PROMPT » Print every line below that comes at or after the line containing "تسجيل الدخول", exactly as written.

THE RECORDS »
-.-.-
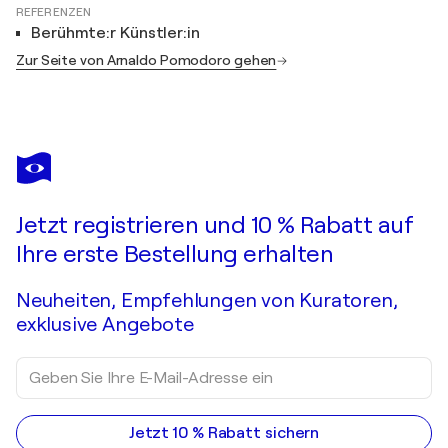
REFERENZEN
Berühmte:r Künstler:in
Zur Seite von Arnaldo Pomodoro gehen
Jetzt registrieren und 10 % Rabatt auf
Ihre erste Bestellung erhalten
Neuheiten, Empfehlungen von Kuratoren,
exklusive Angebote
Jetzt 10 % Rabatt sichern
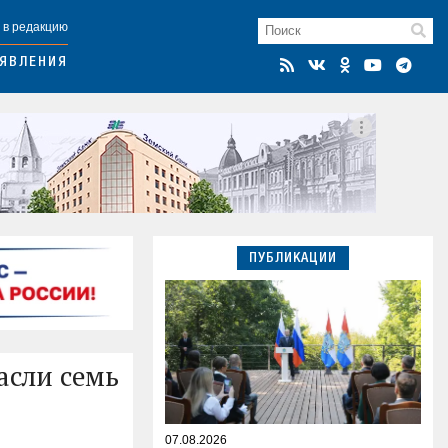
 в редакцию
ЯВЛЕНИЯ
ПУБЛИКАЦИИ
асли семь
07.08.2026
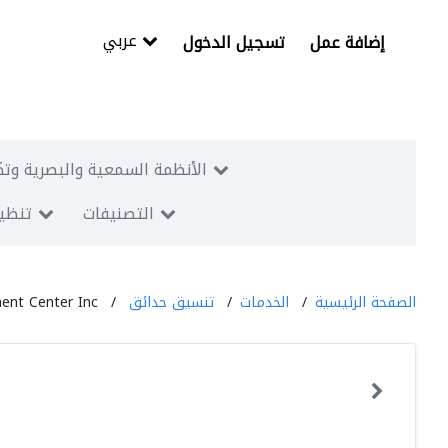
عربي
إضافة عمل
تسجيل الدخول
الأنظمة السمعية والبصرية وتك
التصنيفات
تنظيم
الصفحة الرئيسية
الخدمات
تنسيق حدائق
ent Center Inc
-.-.-
PROBLEM SOLUTION »
تسجيل الدخول
الأنظمة السمعية والبصرية وتك
التصنيفات
تنظيم
الصفحة الرئيسية
الخدمات
تنسيق حدائق
ent Center Inc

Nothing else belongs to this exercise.